Alligators have inhabited Texas’ marshes, swamps, rivers, ponds, and lakes for many centuries. They are an important part of Texas' natural history, as well as an integral component of freshwater ecosystems. As Sugar Land has continued to grow and waterways continue to be added and developed, there exists the potential for increased interactions between people and alligators.
Alligators naturally shy away from humans and prefer isolated areas away from people. In the spring and summer, alligators are moving to breed and find a new habitat. Our most active months here in Sugar Land are April through July.
Alligator Safety Tips
Sugar Land residents should be watchful of alligators, snakes, and other wildlife along the city’s many natural waterways, follow posted signage and share these alligator tips:
Leave alligators alone. State law prohibits killing, harassing, or possessing alligators.
Never feed or entice alligators, it is dangerous and illegal.
Don’t throw fish scraps in the water or leave them onshore.
Closely supervise children when they are playing in or around water. Never allow small children to play unsupervised near water.
Don’t allow pets to swim, exercise, or drink in or near waters that may contain alligators. Dogs are more susceptible to being targeted by an alligator than people because they resemble natural prey. Keep your pet on a leash and in control when walking around the water.
Alligators are most active between dusk and dawn when they are feeding.
If you hear an alligator hiss, it is a warning that you are too close.

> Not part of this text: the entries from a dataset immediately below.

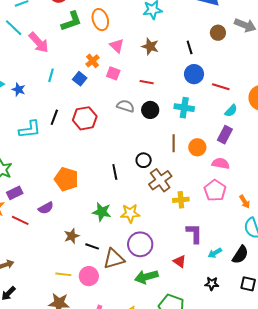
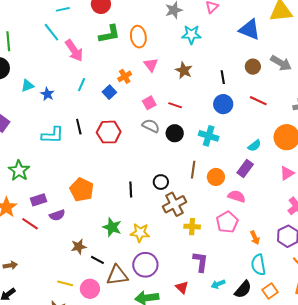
pink square: (113, 73) -> (149, 103), moved, turned 32
red line: (221, 87) -> (258, 101), moved
black line: (54, 117) -> (79, 127), turned -42
purple rectangle: (15, 193) -> (38, 200), moved

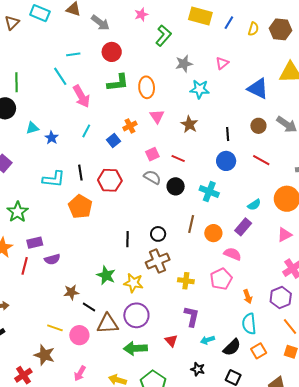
orange pentagon: (82, 190) -> (80, 207), moved
brown cross: (174, 204) -> (158, 261), moved
red line: (30, 224) -> (25, 266), turned 66

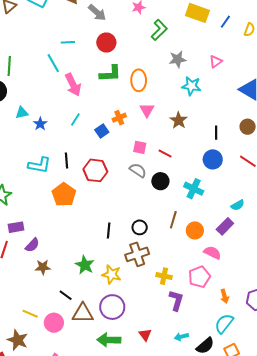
pink square: (152, 154) -> (140, 147), turned 32
purple semicircle: (52, 259) -> (32, 245), turned -35
brown star: (71, 292) -> (43, 267), moved
purple L-shape: (192, 316) -> (176, 300), moved
cyan semicircle: (249, 324) -> (224, 324), turned 40

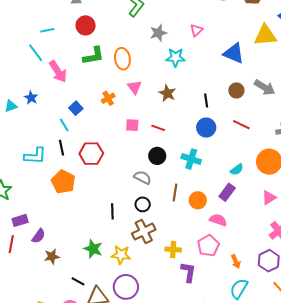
cyan line: (75, 119) -> (64, 125), moved, turned -56
blue star: (40, 124) -> (31, 98), moved
blue square: (102, 131) -> (76, 108), moved
gray semicircle: (138, 170) -> (143, 177), moved

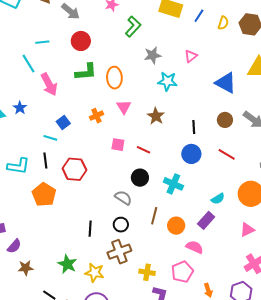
cyan line: (64, 125) -> (50, 138), turned -48

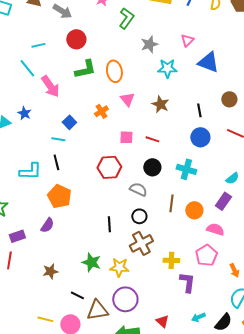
blue triangle: (226, 83) -> (208, 62), moved
red hexagon: (74, 169) -> (109, 167), moved
purple semicircle: (14, 246) -> (47, 225), moved

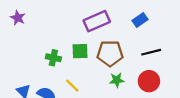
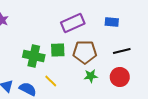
blue rectangle: (140, 20) -> (112, 22), turned 40
green cross: (53, 58) -> (34, 56), size x1.5

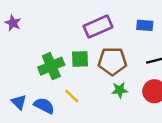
green cross: (34, 56) -> (51, 66), turned -35

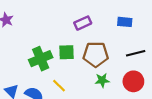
purple rectangle: (98, 27) -> (83, 23), size x0.7

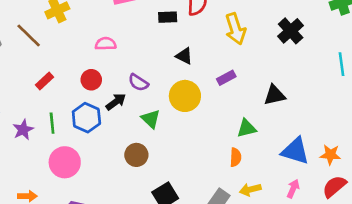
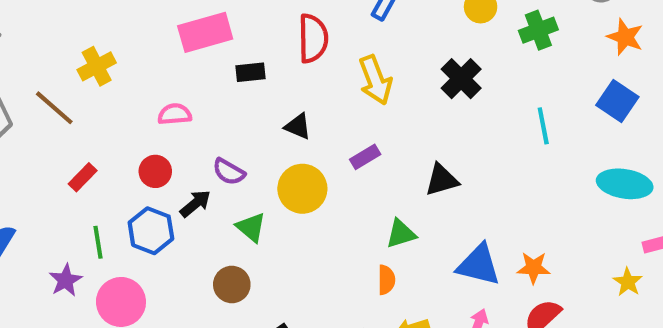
black rectangle: (168, 17) -> (251, 72), moved
purple star: (23, 130) -> (66, 280), moved

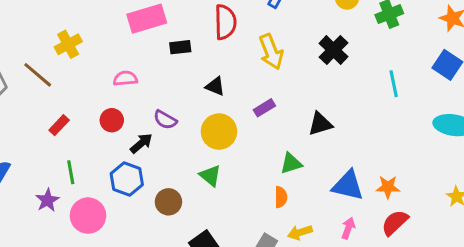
green triangle: (251, 227) -> (210, 176), moved
blue hexagon: (151, 231) -> (127, 179), moved

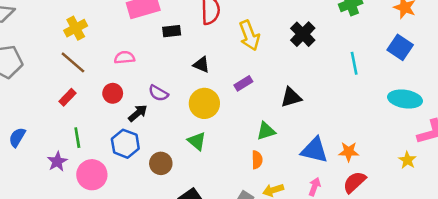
brown line: (38, 75) -> (73, 62), moved

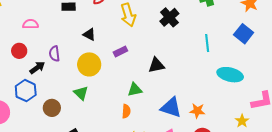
purple semicircle: (158, 93) -> (54, 54), turned 49
cyan ellipse: (405, 99) -> (230, 75), moved

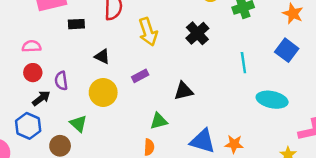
red circle: (19, 51) -> (33, 73), moved
green triangle: (81, 93) -> (78, 124), moved

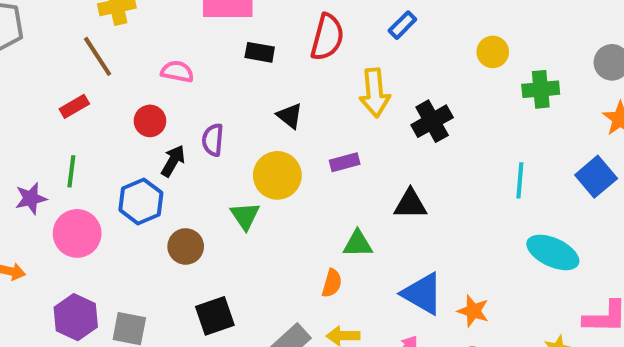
black cross: (197, 33) -> (432, 121), moved
red circle: (33, 73) -> (150, 121), moved
black arrow: (41, 98) -> (173, 161), turned -36
green triangle: (78, 124) -> (245, 216), moved

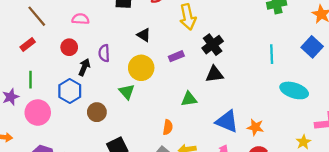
black cross: (432, 121) -> (213, 45), moved
orange semicircle: (332, 283) -> (168, 127), moved

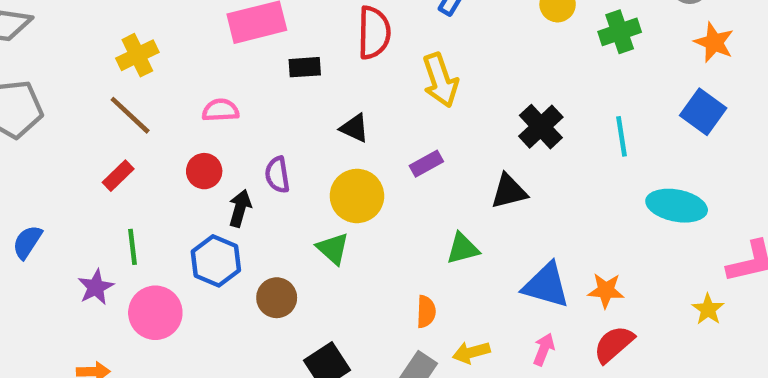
black cross: (213, 45) -> (541, 127), moved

Never make the mistake of thinking that an alligator is slow and lethargic. They can run up to 35 miles an hour for short distances. If you have a close encounter, back up slowly. A female alligator protecting her nest might charge you, but she will quickly return to her nest.
Who Do I Call About a Nuisance Alligator?
The current legal definition of a nuisance alligator is “an alligator that is depredating (killing livestock or pets) or a threat to human health and safety.” Texas Parks and Wildlife is the only authority that can deem an alligator dangerous because of their protected status. NOTE: an alligator is not considered a nuisance if it is lying on an embankment not bothering anyone. The following are instances in which local authorities should be notified:
If you see an alligator in the roadway.
If an alligator is repeatedly following boats, canoes, or other watercraft, and/or maintains a close distance without submersing.
If you walk near the water and an alligator comes straight toward you, especially if it comes out of the water.
To report a nuisance alligator, contact your local game warden at the Texas Parks and Wildlife Department at 281-842-8100. Citizens may also contact Police Dispatch at 281-275-2020 or Animal Services at 281-275-A-DOG for alligators under 6 feet in length on private property such as swimming pools or in roadways.